> **WORK TO COMPLETE**
Pictures aside, quote the whole listing exactly.

> **MATERIALS PROVIDED**

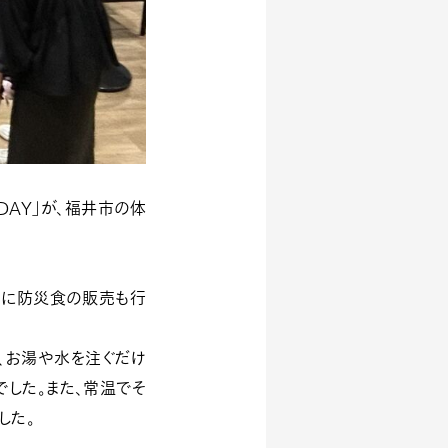
DAY」が、福井市の体
たに防災食の販売
も行
、お湯や水を注ぐだけ
でした。また、常温でそ
した。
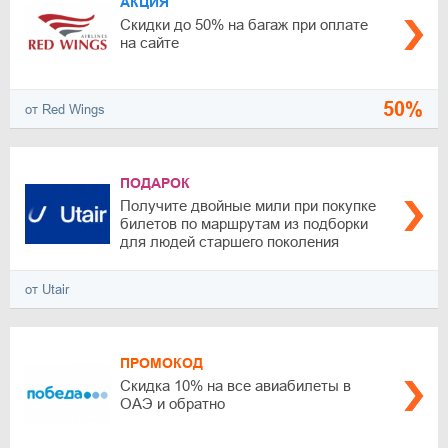
АКЦИЯ
Скидки до 50% на багаж при оплате
на сайте
50%
от Red Wings
ПОДАРОК
Получите двойные мили при покупке
билетов по маршрутам из подборки
для людей старшего поколения
от Utair
ПРОМОКОД
Скидка 10% на все авиабилеты в
ОАЭ и обратно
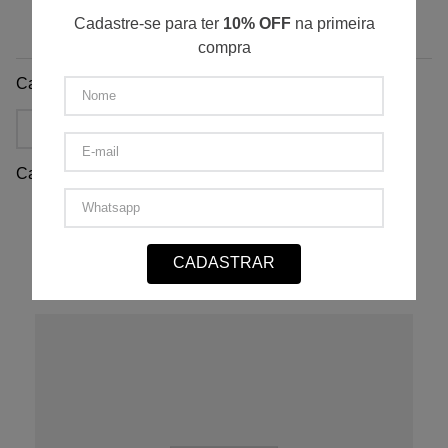
Cadastre-se para ter
10% OFF
na primeira
Avaliações
compra
Carregando…
Mais recentes
Todos
Carregando avaliações…
Faça login para escrever uma avaliação.
CADASTRAR
QUEM VIU, COMPROU TAMBÉM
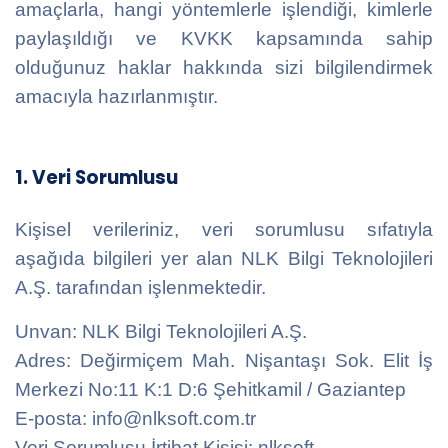
amaçlarla, hangi yöntemlerle işlendiği, kimlerle
paylaşıldığı ve KVKK kapsamında sahip
olduğunuz haklar hakkında sizi bilgilendirmek
amacıyla hazırlanmıştır.
1. Veri Sorumlusu
Kişisel verileriniz, veri sorumlusu sıfatıyla
aşağıda bilgileri yer alan NLK Bilgi Teknolojileri
A.Ş. tarafından işlenmektedir.
Unvan: NLK Bilgi Teknolojileri A.Ş.
Adres:
Değirmiçem Mah. Nişantaşı Sok. Elit İş
Merkezi No:11 K:1 D:6 Şehitkamil / Gaziantep
E-posta: info@nlksoft.com.tr
Veri Sorumlusu İrtibat Kişisi: nlksoft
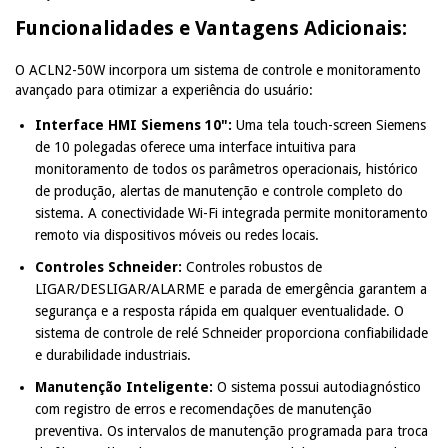
Funcionalidades e Vantagens Adicionais:
O ACLN2-50W incorpora um sistema de controle e monitoramento
avançado para otimizar a experiência do usuário:
Interface HMI Siemens 10":
Uma tela touch-screen Siemens
de 10 polegadas oferece uma interface intuitiva para
monitoramento de todos os parâmetros operacionais, histórico
de produção, alertas de manutenção e controle completo do
sistema. A conectividade Wi-Fi integrada permite monitoramento
remoto via dispositivos móveis ou redes locais.
Controles Schneider:
Controles robustos de
LIGAR/DESLIGAR/ALARME e parada de emergência garantem a
segurança e a resposta rápida em qualquer eventualidade. O
sistema de controle de relé Schneider proporciona confiabilidade
e durabilidade industriais.
Manutenção Inteligente:
O sistema possui autodiagnóstico
com registro de erros e recomendações de manutenção
preventiva. Os intervalos de manutenção programada para troca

> **SOLUTION FOR THIS EXERCISE**
DAY」が、福井市の体
たに防災食の販売
も行
、お湯や水を注ぐだけ
でした。また、常温でそ
した。
АКЦИЯ
Скидки до 50% на багаж при оплате
на сайте
50%
от Red Wings
ПОДАРОК
Получите двойные мили при покупке
билетов по маршрутам из подборки
для людей старшего поколения
от Utair
ПРОМОКОД
Скидка 10% на все авиабилеты в
ОАЭ и обратно
Cadastre-se para ter
10% OFF
na primeira
Avaliações
compra
Carregando…
Mais recentes
Todos
Carregando avaliações…
Faça login para escrever uma avaliação.
CADASTRAR
QUEM VIU, COMPROU TAMBÉM
amaçlarla, hangi yöntemlerle işlendiği, kimlerle
paylaşıldığı ve KVKK kapsamında sahip
olduğunuz haklar hakkında sizi bilgilendirmek
amacıyla hazırlanmıştır.
1. Veri Sorumlusu
Kişisel verileriniz, veri sorumlusu sıfatıyla
aşağıda bilgileri yer alan NLK Bilgi Teknolojileri
A.Ş. tarafından işlenmektedir.
Unvan: NLK Bilgi Teknolojileri A.Ş.
Adres:
Değirmiçem Mah. Nişantaşı Sok. Elit İş
Merkezi No:11 K:1 D:6 Şehitkamil / Gaziantep
E-posta: info@nlksoft.com.tr
Veri Sorumlusu İrtibat Kişisi: nlksoft
Funcionalidades e Vantagens Adicionais:
O ACLN2-50W incorpora um sistema de controle e monitoramento
avançado para otimizar a experiência do usuário:
Interface HMI Siemens 10":
Uma tela touch-screen Siemens
de 10 polegadas oferece uma interface intuitiva para
monitoramento de todos os parâmetros operacionais, histórico
de produção, alertas de manutenção e controle completo do
sistema. A conectividade Wi-Fi integrada permite monitoramento
remoto via dispositivos móveis ou redes locais.
Controles Schneider:
Controles robustos de
LIGAR/DESLIGAR/ALARME e parada de emergência garantem a
segurança e a resposta rápida em qualquer eventualidade. O
sistema de controle de relé Schneider proporciona confiabilidade
e durabilidade industriais.
Manutenção Inteligente:
O sistema possui autodiagnóstico
com registro de erros e recomendações de manutenção
preventiva. Os intervalos de manutenção programada para troca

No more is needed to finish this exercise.